Data records
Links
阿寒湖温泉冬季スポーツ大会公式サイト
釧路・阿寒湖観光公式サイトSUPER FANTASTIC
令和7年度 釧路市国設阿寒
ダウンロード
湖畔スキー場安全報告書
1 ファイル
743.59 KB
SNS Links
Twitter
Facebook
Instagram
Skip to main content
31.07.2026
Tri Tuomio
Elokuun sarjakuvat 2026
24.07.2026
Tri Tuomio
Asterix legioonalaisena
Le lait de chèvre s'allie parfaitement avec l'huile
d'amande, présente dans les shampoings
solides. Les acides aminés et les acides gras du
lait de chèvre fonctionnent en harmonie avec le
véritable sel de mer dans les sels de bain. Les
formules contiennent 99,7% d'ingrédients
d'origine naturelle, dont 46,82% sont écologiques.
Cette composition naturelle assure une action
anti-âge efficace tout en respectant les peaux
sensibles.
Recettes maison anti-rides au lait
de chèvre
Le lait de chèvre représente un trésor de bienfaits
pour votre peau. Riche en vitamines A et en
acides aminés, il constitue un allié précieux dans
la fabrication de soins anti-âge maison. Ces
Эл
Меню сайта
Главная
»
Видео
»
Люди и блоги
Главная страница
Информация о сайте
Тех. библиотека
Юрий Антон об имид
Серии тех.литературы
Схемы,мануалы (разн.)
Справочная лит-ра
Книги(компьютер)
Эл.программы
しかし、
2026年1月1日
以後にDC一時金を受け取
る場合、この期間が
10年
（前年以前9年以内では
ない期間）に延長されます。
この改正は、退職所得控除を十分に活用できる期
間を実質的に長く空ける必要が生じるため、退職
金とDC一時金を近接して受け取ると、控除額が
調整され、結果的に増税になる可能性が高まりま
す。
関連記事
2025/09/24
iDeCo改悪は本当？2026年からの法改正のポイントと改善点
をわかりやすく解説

* * *

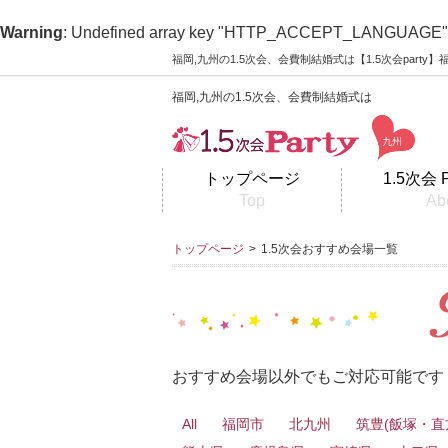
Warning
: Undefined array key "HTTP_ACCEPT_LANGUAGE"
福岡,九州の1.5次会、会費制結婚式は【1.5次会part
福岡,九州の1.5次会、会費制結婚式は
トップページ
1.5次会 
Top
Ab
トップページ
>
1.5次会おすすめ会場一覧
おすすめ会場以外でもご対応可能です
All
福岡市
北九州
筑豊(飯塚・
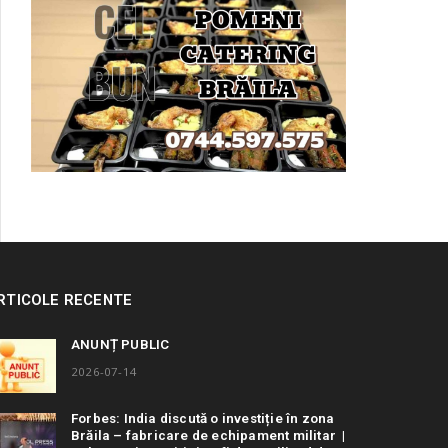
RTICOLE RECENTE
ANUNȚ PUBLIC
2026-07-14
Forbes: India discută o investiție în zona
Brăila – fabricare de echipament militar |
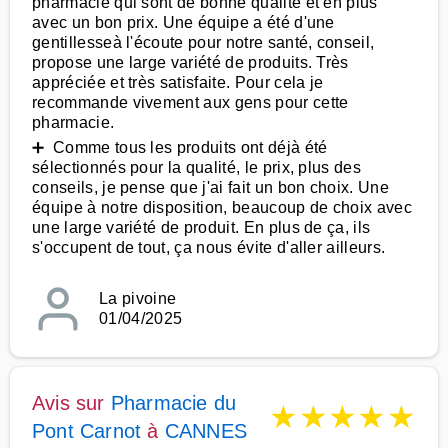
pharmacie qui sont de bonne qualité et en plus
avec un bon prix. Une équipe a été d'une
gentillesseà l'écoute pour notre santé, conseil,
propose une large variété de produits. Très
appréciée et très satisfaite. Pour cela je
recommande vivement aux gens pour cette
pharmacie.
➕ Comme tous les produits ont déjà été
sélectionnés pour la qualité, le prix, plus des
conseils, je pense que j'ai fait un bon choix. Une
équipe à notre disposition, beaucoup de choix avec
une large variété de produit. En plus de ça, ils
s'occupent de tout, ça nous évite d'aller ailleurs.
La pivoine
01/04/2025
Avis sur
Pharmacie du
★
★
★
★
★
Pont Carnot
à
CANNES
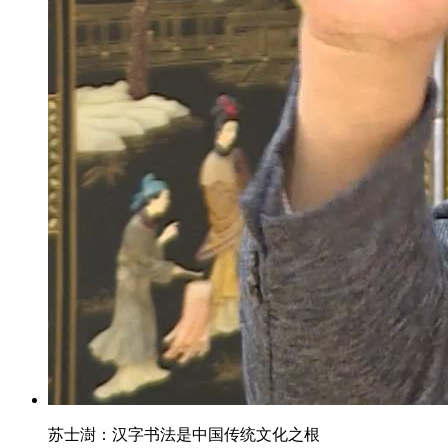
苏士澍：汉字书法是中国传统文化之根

- [WHAT THE EXERCISE ASKS]
How many lines of the data include the word "avec"? Reply with the number and nothing else.

- [EXERCISE SOLUTION]
4